Zebra Schist : What is Zebra Schist? Where is it found?

What is Zebra Schist? Where is Zebra Schist found?

Zebra Schist
Photographed on Kangaroo Island, this rock – called a ‘zebra schist’ – deformed from flat-lying marine sediments through being stressed by a continental collision over 500 million years ago. Credit: Dietmar Muller, CC BY

Zebra Schist

Zebra Schist is The tightly folded, thinly bedded schists that are derived from sedimentary rocks that are exposed in Kangaroo Island are known as zebra schists. A quartz-rich and biotite-rich layering largely reflects original sedimentary layering rather than metamorphic differentiation as the secondary biotite preserves and outlines a variety of sedimentary structures.

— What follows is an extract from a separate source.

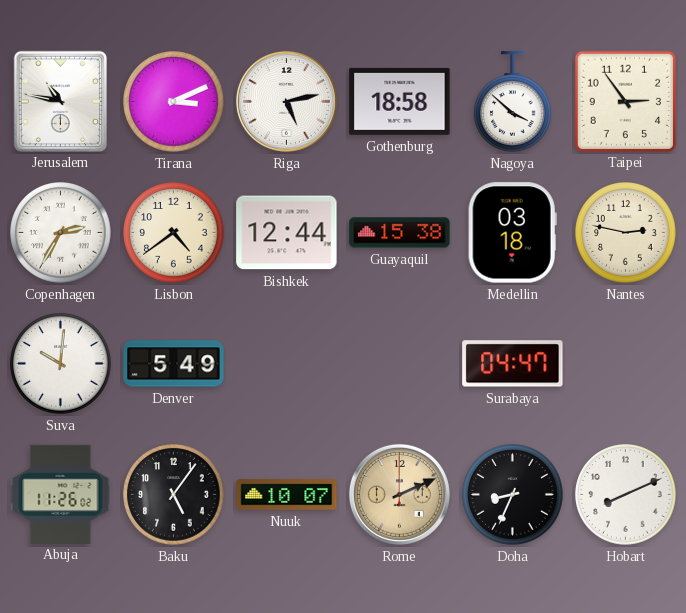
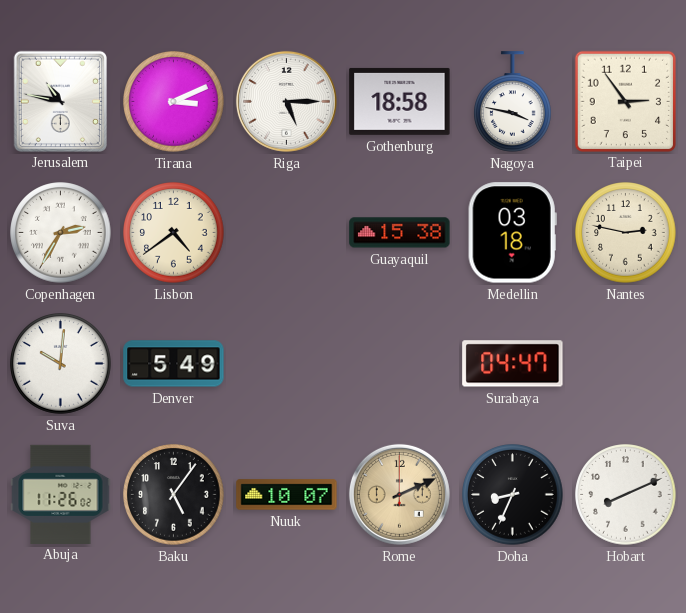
Riga: 5:13 -> 5:15
Nagoya: 3:52 -> 3:47
Bishkek: 12:44 -> none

Small cross-beds troughs and climbing ripples show a sequence facing south. The Geological Society of Australia

has designated this section of the coastline as a geological monument.

Where is Zebra Schist found?

It Found in Harvey’s Return, Kangaroo Island, South Australia

What is Schist?

Schist is a metamorphic rock of medium grade. In a preferred orientation, Schist has medium to large, flat, sheet-like grains (nearby grains are approximately parallel). It is defined by having platy and elongated minerals (such as micas or talc) of more than 50 percent, often finely interleaved with quartz and feldspar.

These minerals include micas, chlorite, talc, hornblende, graphite, and other lamellar (flat, planar). In drawn-out grains, quartz often occurs to such an extent that a particular shape is produced called quartz schist. Often schist is garnetiferous. At a higher temperature, schist forms and has larger grains than phyllite. Geological foliation with medium to large grained flakes in a preferred sheetlike orientation is called schistosity (metamorphic arrangement in layers).